The best way to burn fat fast, lose weight, and tone your muscles is to eat right and exercise daily. However there are also many supplements that may help you reach your goals. Combining these three factors can help you reach your goals to burn fat, lose weight, and tone your muscles...fast.

How To Lose Weight and Tone Your Muscles

Tuesday, January 19, 2010

Abs: Burn Fat, Lose Weight, and Get That Flat Stomach

Everyone has abs...sometimes it's just a matter of what's covering them. If you really want a flat stomach then you need to focus both on burning fat and strengthening those muscles. I have both seen and tried many different abdominal exercises. Some were completely new to me while others were ones that I have known since briefly running track my freshman year of high school. I tried nearly all of the exercises that I came across and found quite a few that I liked. I'll list the ones I use, explain them briefly, and then provide one or two example routines that I use and really like to help me burn fat fast, lose weight, and get a flat stomach.

Crunch
Yes, the basic crunch is great for burning fat and losing weight. There are many different variations such as using an exercise ball or holding a weight. However, just the basic crunch is a great place to start for beginners. It's even a good exercise for the more experienced. Simply hold a weight plate on your chest when performing it. Ok, so for those who aren't sure how to do a crunch here it is. Lie on your back on the floor with your feet flat and your knees bent. Then hold your hands on your shoulders or by your ears. Finally, lift your torso enough to bring your shoulder blades off the ground and reach your elbows toward your thighs without moving your hands. That's about it, pretty easy huh? (Note: Try not to put your hands behind your head as there is a tendency to pull your head up with them when performing the crunch.)

V-Up
This one is also relatively easy to perform. Again, lie on your back, but this time with your legs straight out. Keep your arms straight at your sides for now. Then lift your legs (while straight), torso, and arms off the floor. As you raise your arms, keep them straight and point them toward your toes. Then slowly lower yourself back down.

Reverse Crunch
To perform the reverse crunch, lie on your back with your feet flat on the floor (like the normal crunch). However, keep your hands at your sides and raise your knees toward your chest. Then return to the starting position.

Bicycle
Begin this exercise lying flat on your back, legs straight, and hands by your ears. Raise your torso and your left leg toward your chest. While raising your torso, twist to bring your right elbow to your left thigh. Then lower back down slightly and repeat on the other side. When you lower back down between reps, don't let your legs go all the way to the floor. Instead, perform multiple reps (about 12-15 to each side) before lowering all the way to the floor to complete the exercise. This exercise will help you burn fat, lose weight, and reveal great oblique ab muscles.

Vertical Leg Raise
This one might take a bit more abdominal strength than the other ones. Lie on your back with your legs straight up in the air and your hands at your sides. Then simply raise your legs toward the ceiling, tightening your abs. Lower back to the starting position. You may also rotate both your legs slightly to one side while raising them. This will focus more on the obliques. Just be sure to rotate in the opposite direction for your next rep.

Planck
This is one of my favorite ab exercises. Start face down with your elbows on the floor (or a towel to make it softer on them) and your legs straight out behind you. All you need to do is rise up on your elbows and toes, keeping your legs and back straight. You should feel your abs tighten when you do this. Hold this exercise for a period of time rather than a number of repetitions.

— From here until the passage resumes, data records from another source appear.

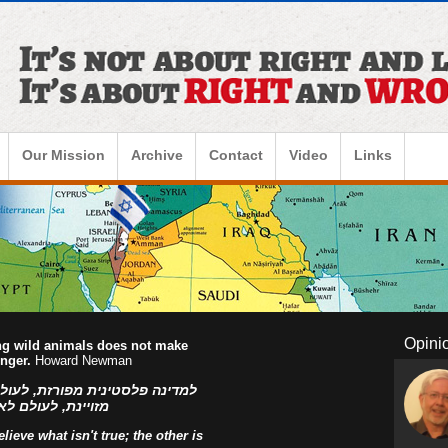
Our Mission
Archive
Contact
Video
Links
Opini
ing wild animals does not make
onger.
Howard Newman
ו הפלסטינים, למדינה פלסטינית
ראל! אהוד בן עזר
ieve what isn't true; the other is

I generally try to do 2-3 different exercises every other day. I like to do 3 sets of each exercise and 12-15 repetitions per set. For the planks, I usually hold that position for about 30 seconds as one set. An example of something I might do to lose weight is:

Crunch
Set 1: 12-15 repetitions
45-60 second rest
Set 2: 12-15 repetitions
45-60 second rest
Set 3: 12-15 repetitions
60-75 second rest before next exercise

Bicycle
Set 1: 12-15 repetitions
45-60 second rest
Set 2: 12-15 repetitions
45-60 second rest
Set 3: 12-15 repetitions
60-75 second rest before next exercise

Planck
Set 1: hold for 30 seconds (or however long you desire/are able to)
Done

Of course, you may choose to do the planck as a first or second exercise and perform 3 sets. I just like to end my ab workout with it and usually hold it for as long as I can. However, all of these exercises have given me great results with more visible abs. Just remember that some exercises focus on different parts of the abs such as the upper, lower, or obliques (sides). So although they are all great exercises, be sure to switch up one of them every so often to work your abs more evenly. If you stick with it you should be burning fat, losing weight, and starting to get a flat stomach in no time!